The court further explained that a difference between physical danger, such as a sand bank or reef, and political danger is that later when has to be assessed is necessarily subjective. Therefore a test proposed by Parker LJ goes to ask "if a reasonably careful charterer would on the facts known have concluded that the port was prospectively unsafe". His Lordship upon examining and explaining such Iran-Iraq war authorities as The Evia (No. 2) (H.L.)  2 Lloyd’s Rep. 307;  1 A.C. 736; (C.A.)  1 Lloyd’s Rep. 334 and Uni-Ocean Lines Ltd. v C-Trade S.A. (The Lucille), (C.A.)  1 Lloyd’s Rep. 244;  1 Lloyd’s Rep. 387, Parker LJ concluded at p.551 that:
[it] does not mean that [port] is unsafe unless shown to be absolutely safe. It will not, in circumstances such as the present, be regarded as unsafe unless the "political" risk is sufficient for a reasonable shipowner or master to decline to send or sail his vessel there.

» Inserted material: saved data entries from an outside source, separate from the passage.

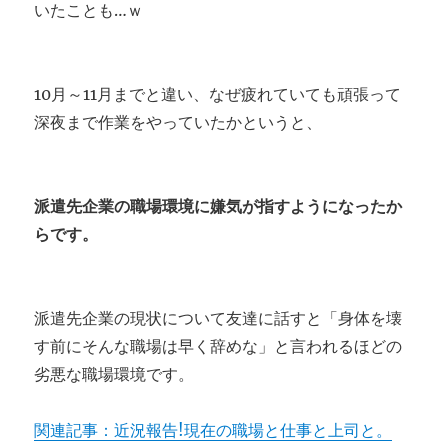
いたことも…ｗ
10月～11月までと違い、なぜ疲れていても頑張って
深夜まで作業をやっていたかというと、
派遣先企業の職場環境に嫌気が指すようになったか
らです。
派遣先企業の現状について友達に話すと「身体を壊
す前にそんな職場は早く辞めな」と言われるほどの
劣悪な職場環境です。
関連記事：近況報告!現在の職場と仕事と上司と。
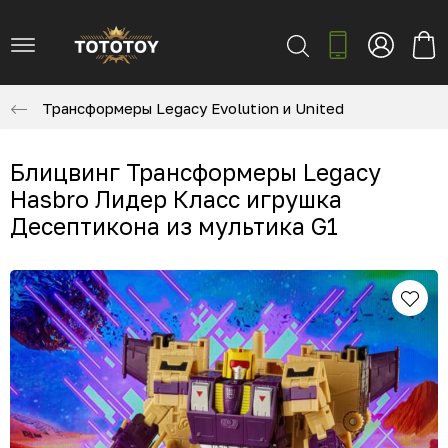
Трансформеры Legacy Evolution и United
Блицвинг Трансформеры Legacy
Hasbro Лидер Класс игрушка
Десептикона из мультика G1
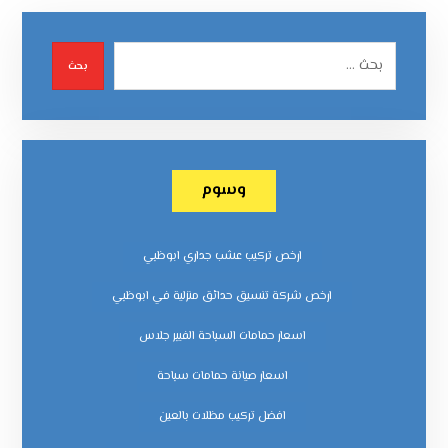
بحث
وسوم
ارخص تركيب عشب جداري ابوظبي
ارخص شركة تنسيق حدائق منزلية في ابوظبي
اسعار حمامات السباحة الفيبر جلاس
اسعار صيانة حمامات سباحة
افضل تركيب مظلات بالعين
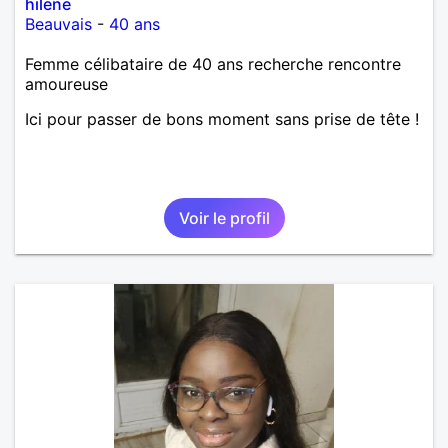
hilene
Beauvais
-
40 ans
Femme célibataire de 40 ans recherche rencontre
amoureuse
Ici pour passer de bons moment sans prise de tête !
Voir le profil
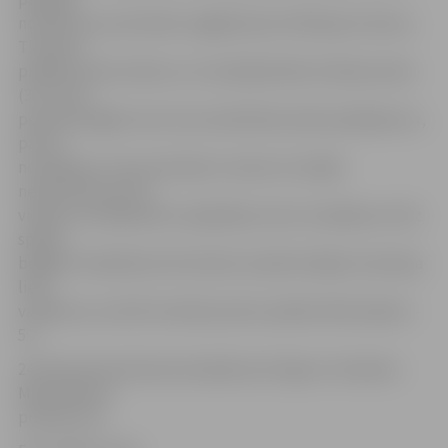
noteikumus pretinieku izgājienā pret Nikolaju Žurkovu.
Tiesnesis
piešķīra soda metienu, ko realizēja Roberts Baranovskis
(3:1). Otrā
perioda beigām viesi veica skaitliskā sastāva pārkāpumu,
par ko
noraidījums, bet pretinieku treneris izturējās
nesportiski, par ko
vienam no hokejistiem vajadzēja izciest noraidījumu līdz
spēles
beigām. Noslēdzošo 20 minūšu ievadā mūsējie izmantoja
lielo
vairākumu, bet 58. minūtē punktu pielika Olafs Aploks –
5:1.
24. datumā savā laukumā spēle pret Ogres «Kurbadu».
Mača sākums
pulksten 15.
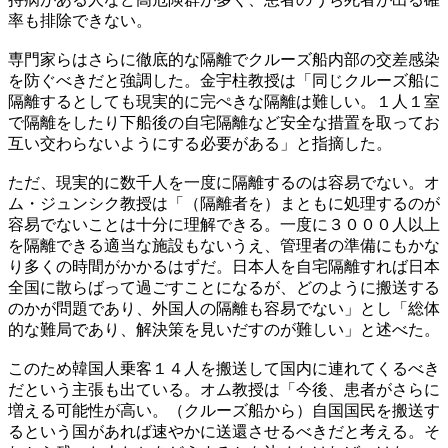
率も排除できない。
専門家らはさらに徹底的な隔離でクルーズ船内部の交差感染
を防ぐべきだと強調した。金宇柱教授は「同じクルーズ船に
隔離するとしても現実的に完ぺきな隔離は難しい。１人１室
で隔離をしたり下船後の自宅隔離など安全な措置を取ってお
互い交わらないようにする必要がある」と指摘した。
ただ、現実的に数千人を一度に隔離するのは容易でない。オ
ム・ジュンシク教授は「（隔離者を）まともに処理するのが
容易でないことは十分に理解できる。一度に３０００人以上
を隔離できる適当な施設もないうえ、管理者の準備にもかな
り多くの時間がかかるはずだ。日本人を自宅隔離すれば日本
全国に散らばって過ごすことになるが、どのように搬送する
のかが問題であり、外国人の隔離も容易でない」とし「総体
的な難局であり、解決策を見いだすのが難しい」と述べた。
このため韓国人乗客１４人を搬送して国内に連れてくるべき
だという主張も出ている。オム教授は「今後、患者がさらに
増える可能性が高い。（クルーズ船から）自国国民を搬送す
るという国があれば速やかに送還させるべきだと考える。そ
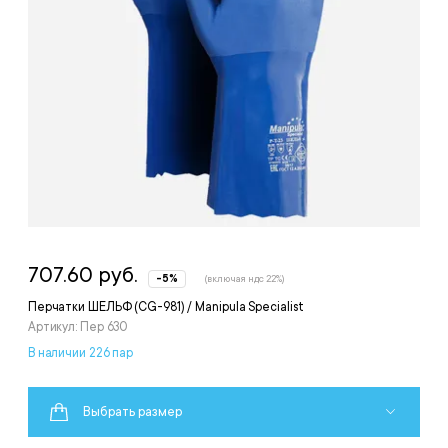
707.60 руб.
-5%
(включая ндс 22%)
Перчатки ШЕЛЬФ (CG-981) / Manipula Specialist
Артикул: Пер 630
В наличии 226 пар
Выбрать размер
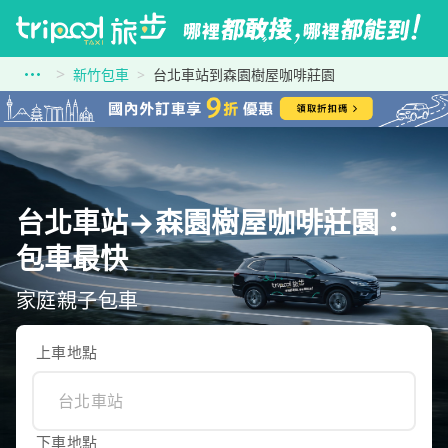
新竹包車
台北車站到森園樹屋咖啡莊園
台北車站→森園樹屋咖啡莊園：
包車最快
家庭親子包車
上車地點
下車地點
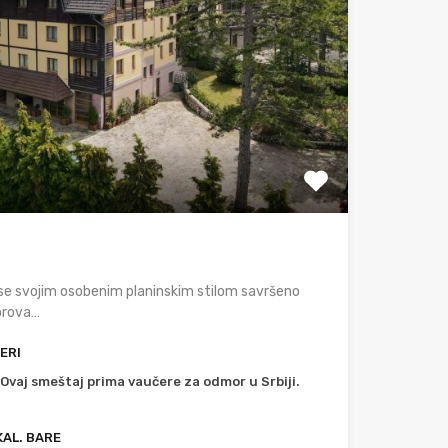
i se svojim osobenim planinskim stilom savršeno
orova…
ERI
Ovaj smeštaj prima vaučere za odmor u Srbiji.
KAL. BARE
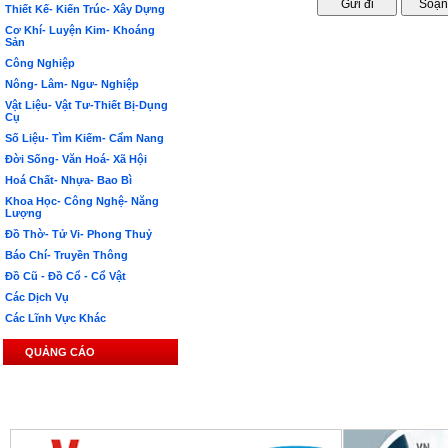
Thiết Kế- Kiến Trúc- Xây Dựng
Cơ Khí- Luyện Kim- Khoáng
Sản
Công Nghiệp
Nông- Lâm- Ngư- Nghiệp
Vật Liệu- Vật Tư-Thiết Bị-Dụng
Cụ
Số Liệu- Tìm Kiếm- Cẩm Nang
Đời Sống- Văn Hoá- Xã Hội
Hoá Chất- Nhựa- Bao Bì
Khoa Học- Công Nghệ- Năng
Lượng
Đồ Thờ- Tử Vi- Phong Thuỷ
Báo Chí- Truyền Thông
Đồ Cũ - Đồ Cổ - Cổ Vật
Các Dịch Vụ
Các Lĩnh Vực Khác
QUẢNG CÁO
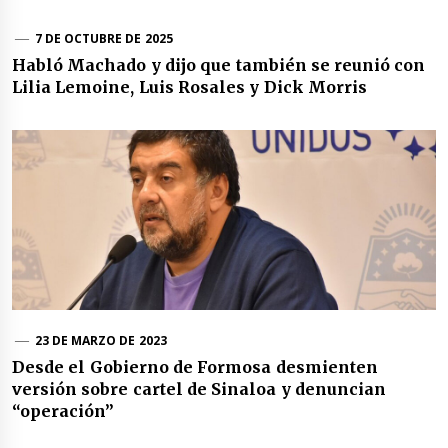
7 DE OCTUBRE DE 2025
Habló Machado y dijo que también se reunió con
Lilia Lemoine, Luis Rosales y Dick Morris
23 DE MARZO DE 2023
Desde el Gobierno de Formosa desmienten
versión sobre cartel de Sinaloa y denuncian
“operación”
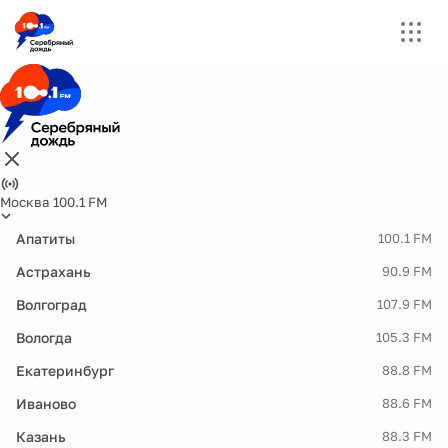
Москва 100.1 FM
Апатиты
100.1 FM
Астрахань
90.9 FM
Волгоград
107.9 FM
Вологда
105.3 FM
Екатеринбург
88.8 FM
Иваново
88.6 FM
Казань
88.3 FM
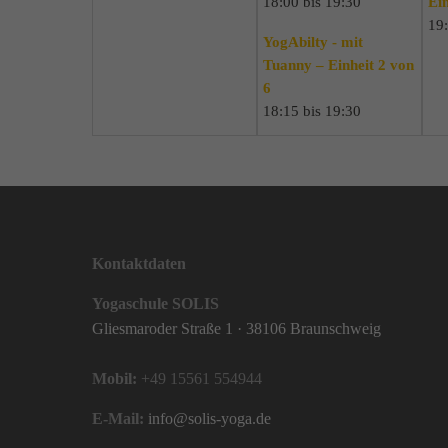
18:00 bis 19:30
Ein
19:
YogAbilty - mit
Tuanny – Einheit 2 von
6
18:15 bis 19:30
Kontaktdaten
Yogaschule SOLIS
Gliesmaroder Straße 1 · 38106 Braunschweig
Mobil:
+49 15561 554944
E-Mail:
info@solis-yoga.de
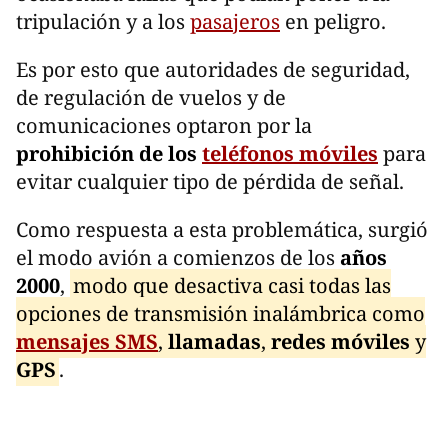
tripulación y a los
pasajeros
en peligro.
Es por esto que autoridades de seguridad,
de regulación de vuelos y de
comunicaciones optaron por la
prohibición de los
teléfonos móviles
para
evitar cualquier tipo de pérdida de señal.
Como respuesta a esta problemática, surgió
el modo avión a comienzos de los
años
2000
,
modo que desactiva casi todas las
opciones de transmisión inalámbrica como
mensajes SMS
,
llamadas
,
redes móviles
y
GPS
.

That decision corresponds well with the latest authorities which acknowledge the view that basic risk to the integrity of his vessel is upon its owner. Thus, whether a reasonable shipowner should be inclined to refuse nomination or refuse to go port when he doubts it safety, such owner takes the risk of being able to establish a legitimate basis for his refusal.
In either case, of course, the owner takes the risk of being able to establish a legitimate basis for his refusal. Thus it might be that what entitles the owner to refuse to proceed is that an order to go to an unsafe berth is an illegitimate order not because of any implied warranty of safety but because of an obligation not to nominate an impossible port (or berth) which, if persisted in, might amount to a repudiation, or at least to a frustration of the contract. A similar problem might arise if a valid nomination of a port or berth (even if warranted safe) becomes unsafe as a result of some abnormal occurrence after nomination (a problem left open in The Evia (No 2) at 749, 764/5). In such a case it is an open question whether a voyage charter is frustrated, or whether the charterer must renominate, or whether the problem is to be resolved by other terms of the contract…
Mediterranean Salvage & Towage Ltd v Seamar Trading & Commerce Inc (The Reborn)  EWCA Civ 531, per Rix LJ at para58.
It, however, remains to be seen whether charterers are in breach of safe port warranty when the vessel sent and subsequently damaged in such places and ports like Lagos, Bonny river and off the Nigerian / Benin coast up to about 150nm. The fact of regular announcements about pirates attacks will probably easily fit The Saga Cob test when such attacks will result in damage to the ship and the cargo, at the very least these accidents can hardly be described as "isolated abnormal incident".